That wasn't my initial reaction. I suspect listeners-myself included-may be guilty of placing expectations on artists to behave as they once did; as they did when we first became enamored with their artistry. But people [hopefully] grow and mature over a period of thirty years, and Becker and Fagen are not afraid to bring such maturity into their work. If I may, I'd like to suggest that listeners attempt to strip themselves of such expectations and immerse themselves in the current offering on its own terms. You will not be disappointed!
I highly recommend cranking up 'Godwhacker' while driving. Becker's bassline and guitar solo kicks... I'm not big on dancing, but I'm ready when I hear this.
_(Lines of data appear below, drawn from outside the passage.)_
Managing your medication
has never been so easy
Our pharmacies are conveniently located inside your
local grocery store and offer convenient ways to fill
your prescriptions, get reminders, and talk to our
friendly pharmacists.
And I don't recall two Dan songs that have evoked more emotion within me than 'Things I Miss the Most' and the title tune, 'Everything Must Go' [EMG].
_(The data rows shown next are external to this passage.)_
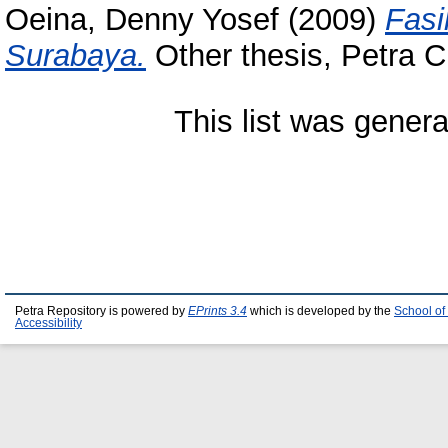
Oeina, Denny Yosef
(2009)
Fasi
Surabaya.
Other thesis, Petra Ch
This list was gener
Petra Repository is powered by
EPrints 3.4
which is developed by the
School of
Accessibility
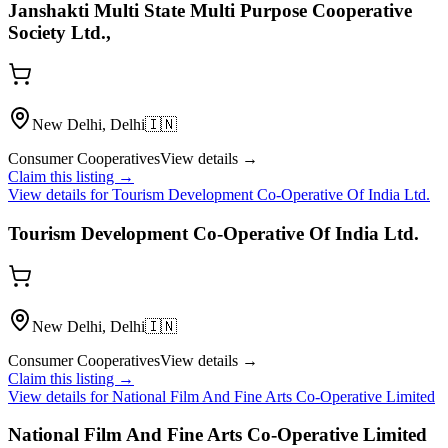
Janshakti Multi State Multi Purpose Cooperative
Society Ltd.,
New Delhi, Delhi
🇮🇳
Consumer Cooperatives
View details →
Claim this listing →
View details for
Tourism Development Co-Operative Of India Ltd.
Tourism Development Co-Operative Of India Ltd.
New Delhi, Delhi
🇮🇳
Consumer Cooperatives
View details →
Claim this listing →
View details for
National Film And Fine Arts Co-Operative Limited
National Film And Fine Arts Co-Operative Limited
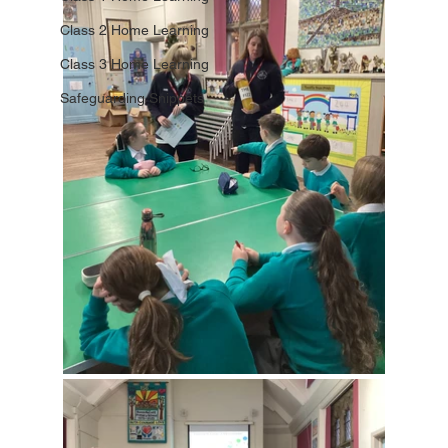
Class 2 Home Learning
Class 3 Home Learning
Safeguarding Snippets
When I first learned of the Dan's choice of EMG as the title for this CD, it immediately conjured up a thought that this would be it: their last effort. If so, I will remain grateful for all they've created over the years.
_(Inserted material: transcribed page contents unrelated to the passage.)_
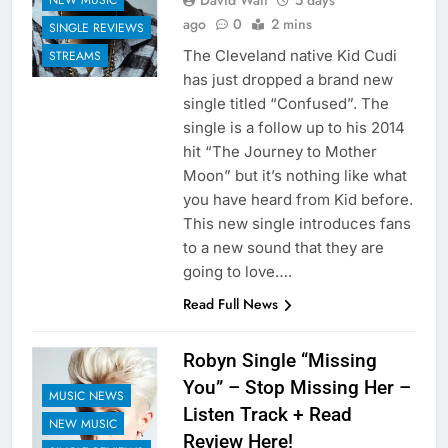
David Watt
5 days
ago
0
2 mins
SINGLE REVIEWS
The Cleveland native Kid Cudi
STREAMS
has just dropped a brand new
single titled “Confused”. The
single is a follow up to his 2014
hit “The Journey to Mother
Moon” but it’s nothing like what
you have heard from Kid before.
This new single introduces fans
to a new sound that they are
going to love….
Read Full News
Robyn Single “Missing
You” – Stop Missing Her –
MUSIC NEWS
Listen Track + Read
NEW MUSIC
Review Here!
Or maybe this is reading too much into it. Maybe EMG, the song, should simply be thought of as a great recording, reason enough to use it as the title of the CD. Please listen to Walt Weiskopf's beautiful saxophone work and the melodic phrasing of the lyrics.
But I remain suspicious. When I consider EMG's placement as the last track on the CD, and the lyrics themselves, I can't help but interpret this as a possible swan song. Will they also leave this as the last performance of the last encore during the EMG Tour? If so, I can only envision people exiting in tears. The thought of EMG as a swan song is truly sad, but, if true, has any artist ever bowed out with such high quality?
I was a bit put off at first by the more poppy cuts, 'The Last Mall' and 'Blues Beach,' but now find them lighthearted and enjoyable. Of course, apocalyptic and fatalistic images don't hurt the songs' credibility as honest works of the Dan.
At age 48, I'm a beginner pianist and will be performing 'Here at the Western World' in front of approximately 100 people at this summer's annual recital of my teacher's students. It's a respectable rendition, I suppose, especially when considering my limited background. I'm just hoping the song itself will catch someone's ear in the audience. I know my teacher, a 50ish Berklee grad, enjoys it. Last week she was looking at the lyrics while I was playing, and asked, "What's this 'lay down your Jackson' mean?"